11  Statistically Significant ◦ If an observed effect is so large that it would rarely occur by chance ◦ If the experimenter decides that the results are bigger than chance, we will attribute the differences to the treatment.

12  Placebo:  Dummy treatment (looks/tastes like the treatment)  Can be used to compare a new treatment with a treatment already on the market.  Placebo Effect:  a treatment often works if you believe it will  Control group:  Comparison group  Group who gets the non-treatment

13 1. Comparison – controls lurking variables 2. Randomness – reduces bias 3. Replication – reduces variability (repetition of an experiment) 4. Blindness – reduces bias

14  1. Randomized Comparative Experimental Design: uses both comparison (2 or more treatments) and randomization of treatments to subjects

15 2. Matched Pairs Design: combines matching with randomization ◦ Chooses pairs of subjects that are closely matched as possible and each gets one treatment assigned by chance OR ◦ the “pair” is just one subject who gets both treatments one after the other (order is by chance)

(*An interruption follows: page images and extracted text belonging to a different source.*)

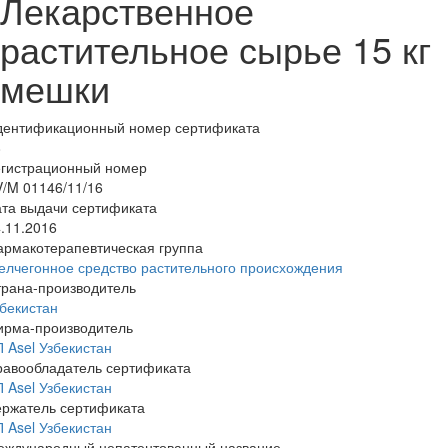
Лекарственное
растительное сырье 15 кг
мешки
дентификационный номер сертификата
8
егистрационный номер
/M 01146/11/16
та выдачи сертификата
.11.2016
армакотерапевтическая группа
лчегонное средство растительного происхождения
трана-производитель
бекистан
ирма-производитель
 Asel Узбекистан
равообладатель сертификата
 Asel Узбекистан
ержатель сертификата
 Asel Узбекистан
еждународный непатентованный название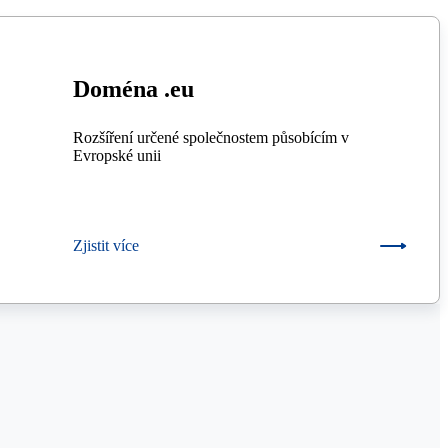
Doména .eu
Rozšíření určené společnostem působícím v
Evropské unii
Zjistit více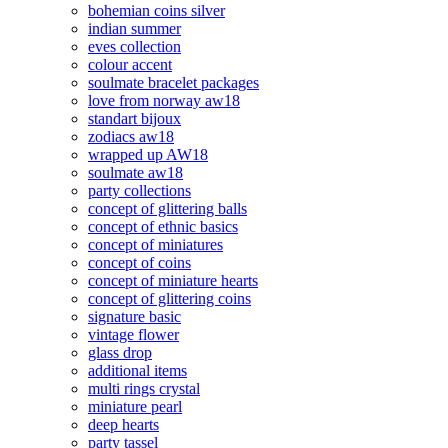
bohemian coins silver
indian summer
eves collection
colour accent
soulmate bracelet packages
love from norway aw18
standart bijoux
zodiacs aw18
wrapped up AW18
soulmate aw18
party collections
concept of glittering balls
concept of ethnic basics
concept of miniatures
concept of coins
concept of miniature hearts
concept of glittering coins
signature basic
vintage flower
glass drop
additional items
multi rings crystal
miniature pearl
deep hearts
party tassel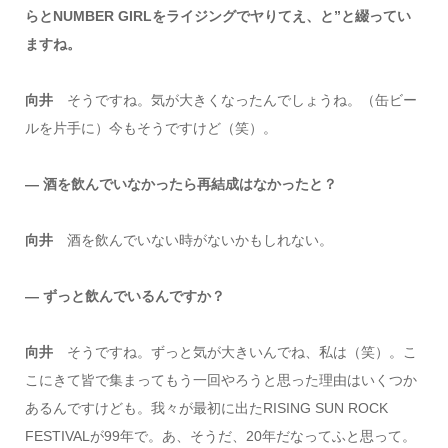
らとNUMBER GIRLをライジングでヤりてえ、と”と綴ってい
ますね。
向井
そうですね。気が大きくなったんでしょうね。（缶ビー
ルを片手に）今もそうですけど（笑）。
― 酒を飲んでいなかったら再結成はなかったと？
向井
酒を飲んでいない時がないかもしれない。
― ずっと飲んでいるんですか？
向井
そうですね。ずっと気が大きいんでね、私は（笑）。こ
こにきて皆で集まってもう一回やろうと思った理由はいくつか
あるんですけども。我々が最初に出たRISING SUN ROCK
FESTIVALが99年で。あ、そうだ、20年だなってふと思って。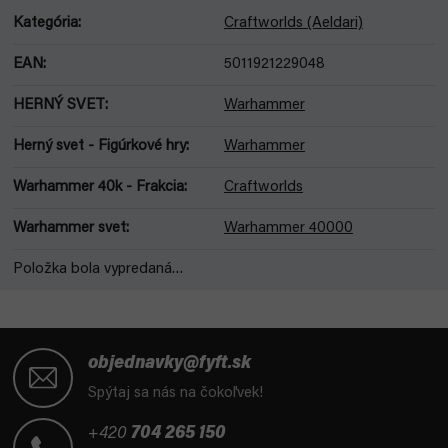
Kategória
:
Craftworlds (Aeldari)
EAN
:
5011921229048
HERNÝ SVET
:
Warhammer
Herný svet - Figúrkové hry
:
Warhammer
Warhammer 40k - Frakcia
:
Craftworlds
Warhammer svet
:
Warhammer 40000
Položka bola vypredaná…
Z
á
objednavky@fyft.sk
p
Spýtaj sa nás na čokoľvek!
ä
t
+420
704 265 150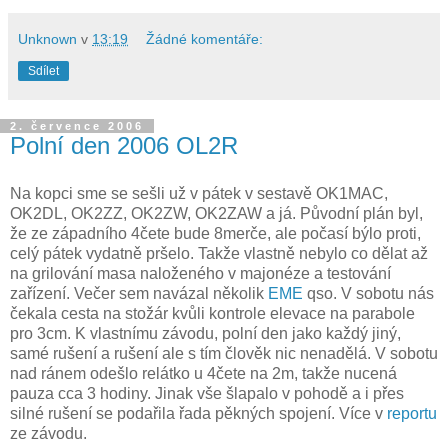
Unknown
v
13:19
Žádné komentáře:
Sdílet
2. července 2006
Polní den 2006 OL2R
Na kopci sme se sešli už v pátek v sestavě OK1MAC,
OK2DL, OK2ZZ, OK2ZW, OK2ZAW a já. Původní plán byl,
že ze západního 4čete bude 8merče, ale počasí býlo proti,
celý pátek vydatně pršelo. Takže vlastně nebylo co dělat až
na grilování masa naloženého v majonéze a testování
zařízení. Večer sem navázal několik
EME
qso. V sobotu nás
čekala cesta na stožár kvůli kontrole elevace na parabole
pro 3cm. K vlastnímu závodu, polní den jako každý jiný,
samé rušení a rušení ale s tím člověk nic nenadělá. V sobotu
nad ránem odešlo relátko u 4čete na 2m, takže nucená
pauza cca 3 hodiny. Jinak vše šlapalo v pohodě a i přes
silné rušení se podařila řada pěkných spojení. Více v
reportu
ze závodu.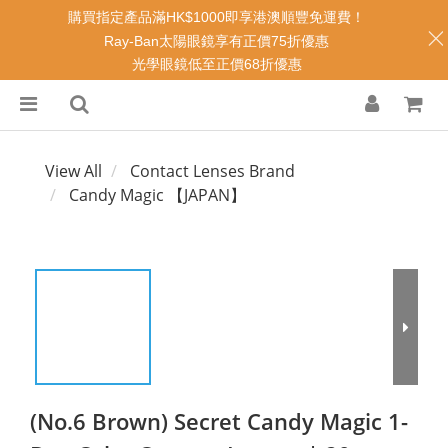
購買指定產品滿HK$1000即享港澳順豐免運費！
Ray-Ban太陽眼鏡享有正價75折優惠
光學眼鏡低至正價68折優惠
View All
Contact Lenses Brand
Candy Magic 【JAPAN】
(No.6 Brown) Secret Candy Magic 1-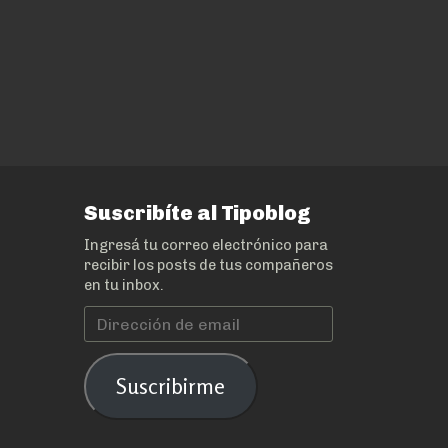
Suscribíte al Tipoblog
Ingresá tu correo electrónico para
recibir los posts de tus compañeros
en tu inbox.
Dirección
de
email
Suscribirme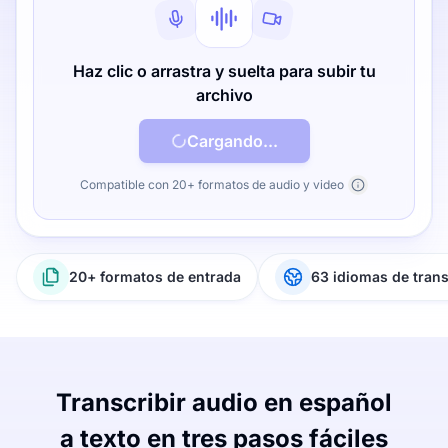
Haz clic o arrastra y suelta para subir tu
archivo
Cargando...
Compatible con 20+ formatos de audio y video
20+ formatos de entrada
63 idiomas de tran
Transcribir audio en español
a texto en tres pasos fáciles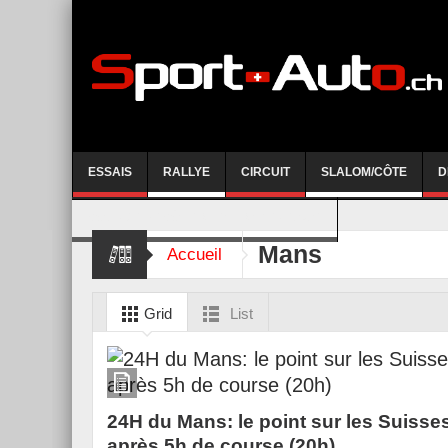
ESSAIS
RALLYE
CIRCUIT
SLALOM/CÔTE
D
COURSE DE CÔTE AYENT-ANZERE 2026
Mans
Accueil
Grid
List
24H du Mans: le point sur les Suisse
après 5h de course (20h)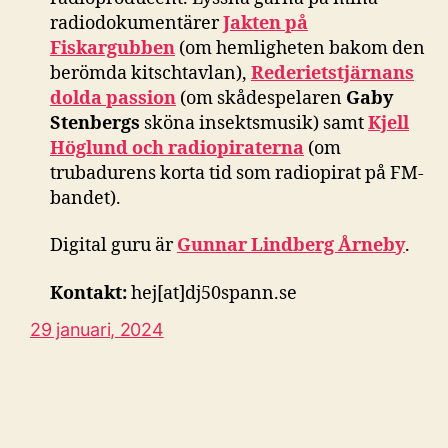
radiodokumentärer
Jakten på
Fiskargubben
(om hemligheten bakom den
berömda kitschtavlan),
Rederietstjärnans
dolda passion
(om skådespelaren
Gaby
Stenbergs
sköna insektsmusik) samt
Kjell
Höglund och radiopiraterna
(om
trubadurens korta tid som radiopirat på FM-
bandet).
Digital guru är
Gunnar Lindberg Årneby
.
Kontakt:
hej[at]dj50spann.se
29 januari, 2024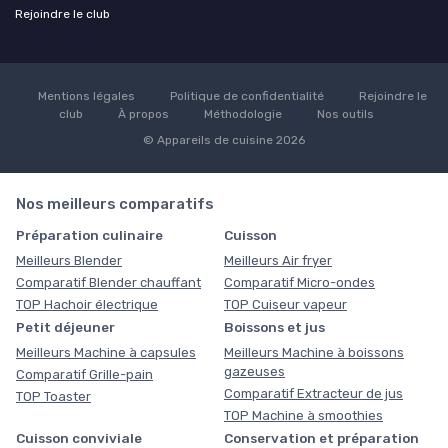
Rejoindre le club
Mentions légales
Politique de confidentialité
Rejoindre le
club
À propos
Méthodologie
Nos outils
© Appareils de cuisine 2026
Nos meilleurs comparatifs
Préparation culinaire
Cuisson
Meilleurs Blender
Meilleurs Air fryer
Comparatif Blender chauffant
Comparatif Micro-ondes
TOP Hachoir électrique
TOP Cuiseur vapeur
Petit déjeuner
Boissons et jus
Meilleurs Machine à capsules
Meilleurs Machine à boissons
gazeuses
Comparatif Grille-pain
Comparatif Extracteur de jus
TOP Toaster
TOP Machine à smoothies
Cuisson conviviale
Conservation et préparation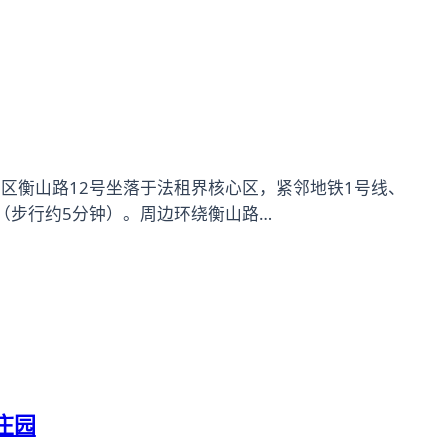
区衡山路12号坐落于法租界核心区，紧邻地铁1号线、
（步行约5分钟）。周边环绕衡山路…
庄园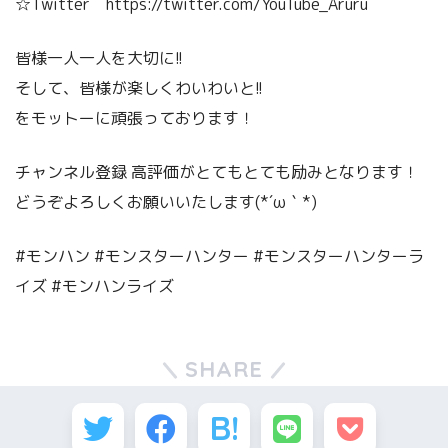
☆Twitter https://twitter.com/YouTube_Aruru
皆様一人一人を大切に!!
そして、皆様が楽しくわいわいと!!
をモットーに頑張っております！
チャンネル登録 高評価がとてもとても励みとなります！
どうぞよろしくお願いいたします(*´ω｀*)
#モンハン #モンスターハンター #モンスターハンターラ
イズ #モンハンライズ
SHARE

16  3. Block Design: If when we are conducting an experiment we suspect one group will respond differently than another group to an explanatory variable we block  separate subjects that share characteristics that might affect response to treatment.  Similar to Stratifying in samples.

17  Sample surveys suffer from errors like non- response due to failure to contact some people. Experiments with human subjects suffer from similar problems.  Refusal - people who do not want to participate  Nonadherers - subjects who participate but don't follow the experimental treatment (take other treatments, add other medications, etc...)

18  Dropouts - subjects who begin the experiment but do not complete it  If reasons for dropping out are unrelated to the experimental treatments, no harm is done other than reducing the number of subjects.  If subjects drop out because of their reaction to one of the treatments, bias can result.